This was the smartest financial move I ever made – but I didn’t know that at the time. It was pure dumb luck that within a few years, housing values in my neighbourhood would double, then triple, then quadruple.

I remember lying awake the whole night before I closed on the house, terrified. “I’m spending SO much money, all by myself. What if this ruins me? Is this a mistake?” I bought the house for $229 500; it’s now worth over a million dollars.

At first, my tenants paid most of my mortgage, real estate taxes, and insurance. Within a few years, rentals in my area had increased so much that they covered all my costs (except maintenance and repairs), and for many years now I’ve made a profit. A small one but a profit nonetheless – which has all gone towards upkeep and repairs.

The Biggest Financial Impact Of All - Kids

The one thing I wanted most in the world, that would allow me to live my most meaningful life, was to have kids.

When I decided to adopt in my late 30s as a single mom by choice, I created a budget for the first time in my life. I accounted for every expense, from adoption fees to diapers. I knew exactly how much I needed to save not only for the adoption, but for living expenses during an unpaid, three month maternity leave.

But when I adopted my second daughter four years later, I didn’t do the same meticulous budgeting.

Between parenting my first kid and running my newly established preschool, my energy and mental capacity were maxed out. I knew in my heart that adopting again was something I wanted to do – something I had to do – but I just couldn’t face the financial planning it required. I went on faith that it would all work out in the end, and tapped both savings and my home equity line of credit (HELOC) to cover adoption costs.

I know, not smart. Financially, both adopting again – and not planning for adopting again – were poor decisions. Any financial planner would have warned me against it.

But boy, what a fantastic life desicion. My baby made our little family complete, and I can’t imagine life without either of my girls.

Starting a Business

During my oldest daughter’s toddler years, I yearned to spend more time with her. In addition, I had worked in an educational capacity with adults for many years, and was ready to work with children.

So I quit my job at the non profit and opened a daycare (now a preschool) in my home.

The first few years were HARD!

I naively thought it would be good for my daughter – I’d get to spend more time with her. However she didn’t find vying for my attention with a bunch of other kids – in her own house – to be a whole lot of fun. Ironically, I ended up sending her out to preschool the second year, which she loved.

Not only that, but I made next to nothing for the first year or two, as I was building up my reputation.

Two years in, just before I adopted my younger daughter, I refinanced my home. I took out $70000 to finish my basement, turning it into a preschool with kid sized sinks, a kitchen and bathroom, and separate spaces for art, dramatic play, books, and blocks and trains. 

It was a good investment. My preschool has been going strong now for 18 years. At this point, I have three part time teachers to help me out and free up some of my time for blogging and other pursuits.
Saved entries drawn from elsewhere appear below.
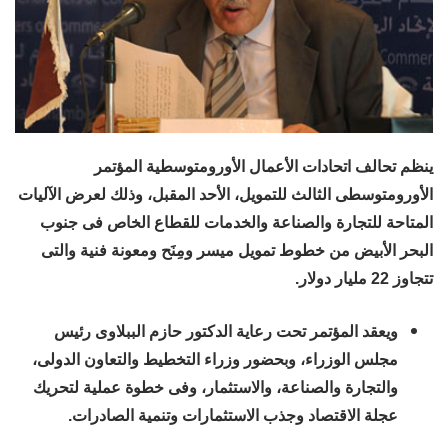
ينظم تحالف اتحادات الأعمال الأورومتوسطية المؤتمر
الأورومتوسطى الثالث للتمويل، الأحد المقبل، وذلك لعرض الآليات
المتاحة للتجارة والصناعة والخدمات للقطاع الخاص فى جنوب
البحر الأبيض من خطوط تمويل ميسر ومِنَح ومعونة فنية والتى
تتجاوز 22 مليار دولار.
ويعقد المؤتمر تحت رعاية الدكتور حازم الببلاوى رئيس
مجلس الوزراء، وبحضور وزراء التخطيط والتعاون الدولى،
والتجارة والصناعة، والاستثمار، وفى خطوة عملية لتحريك
عجلة الاقتصاد وجذب الاستثمارات وتنمية الصادرات.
I’ve also developed a reputation for providing high quality care and education, and I usually have waiting lists for spaces in my program.

Having the preschool in my house allowed me to be home when my kids got home from school. It gave me just what I wanted – work I enjoyed, the ability to spend more time with my children that I could have with a 9-5 job outside the home, and in the past few years, some time flexibility enabling me to pursue other interests.
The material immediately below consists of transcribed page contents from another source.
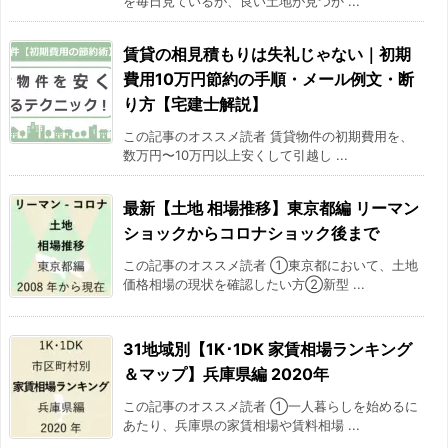
を毎日見ているが、良い土地が見つか ...
賃貸の相見積もりは失礼じゃない｜初期
費用10万円節約の手順・メール例文・断
り方【宅建士解説】
この記事のオススメ読者 賃貸物件の初期費用を、
数万円〜10万円以上安くして引越し ...
最新【土地 相場推移】東京都編 リーマン
ショックからコロナショック後まで
この記事のオススメ読者 ①東京都において、土地
価格相場の現状を確認したい方②新型 ...
31地域別【1K･1DK 家賃相場ランキング
＆マップ】兵庫県編 2020年
この記事のオススメ読者 ①一人暮らしを始めるに
あたり、兵庫県の家賃相場や賃料相場 ...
What it didn’t give me was a high income. While I now gross between $132 000 – $135 000 per year (for many years it was considerably less than that), I end up with less than half that after paying my teachers and other school related expenses. Factoring in home repairs (new roof, having the house painted, etc), health insurance, my kids’ expenses (see below) and more, I have little left over at the end of the month.


Finding FI

In some ways, I’ve always lived a “FI” lifestyle – living intentionally, doing work I loved, and making time to spend with my family.
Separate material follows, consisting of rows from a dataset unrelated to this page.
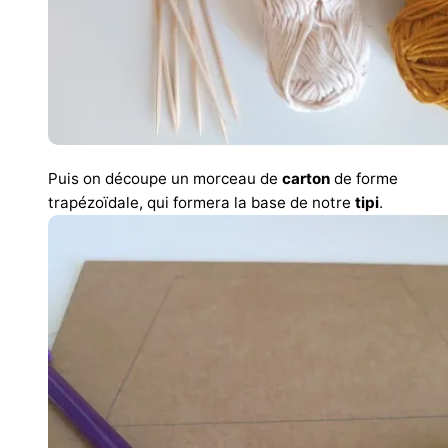
Puis on découpe un morceau de
carton
de forme
trapézoïdale, qui formera la base de notre
tipi
.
While my kids were growing up, we lived frugally. Their clothes all came from either hand-me-downs or Goodwill. They never felt privation, but didn’t have the mountains of toys that some of their friends had. We rarely took expensive vacations, instead visiting friends with beach or lake houses, or renting tiny cabins near the ocean.

As a single parent running a business, though, I simply ignored my finances.

“I’ll get to that later”, I always thought, when contemplating savings and investments – but I never did. I had many excuses – after all, I had to get dinner on the table and prepare the next day’s curriculum and do the laundry and drive the kids to Kung Fu or ballet. Excuse after excuse.

The years rolled by. I saved very little, invested less, and made some stupid mistakes. I tapped into my HELOC to pay for a new (used) car when my old one died (I paid $8000 in cash and financed $5000). I also used the HELOC to pay for taxes I had neglected to set aside, and for a home repair. Before I knew it, I owed over $30 000.

Then one day a year or so ago, a friend posted on Facebook about the House of FI podcast, and I decided to listen. My friend and I got together to talk about FI and steps we could take in our own lives to improve our financial situations.

She turned me on to two life-changing resources: ChooseFI and Travel Miles 101 

I binge listened to the ChooseFI podcasts, and learned about index fund investing, tax advantaged savings, strategies for cutting expenses, and so much more. I was hooked – or perhaps I was just ready!

I also learned how to travel for free, or close to it. I started reading everything I could get my hands on, including, among others, Vicki Robins’ Your Money or Your Life to JL Collins’ The Simple Path to Wealth to Ramit Sethi’s I will Teach You to be Rich.

And I started to make small changes.

My Own Version Of FI

My journey towards FI is definitely a work in progress, and I’m at the beginning stages.

Yes, my tenants cover my housing costs, but my savings rate in 2019 was a pathetic 6%.

I have some big expenses, including one more year of tuition for my older daughter. She gets great aid at a small, private, liberal arts college – the perfect match for her – but I still pay approximately $16 000 per year, plus travel and other incidental costs.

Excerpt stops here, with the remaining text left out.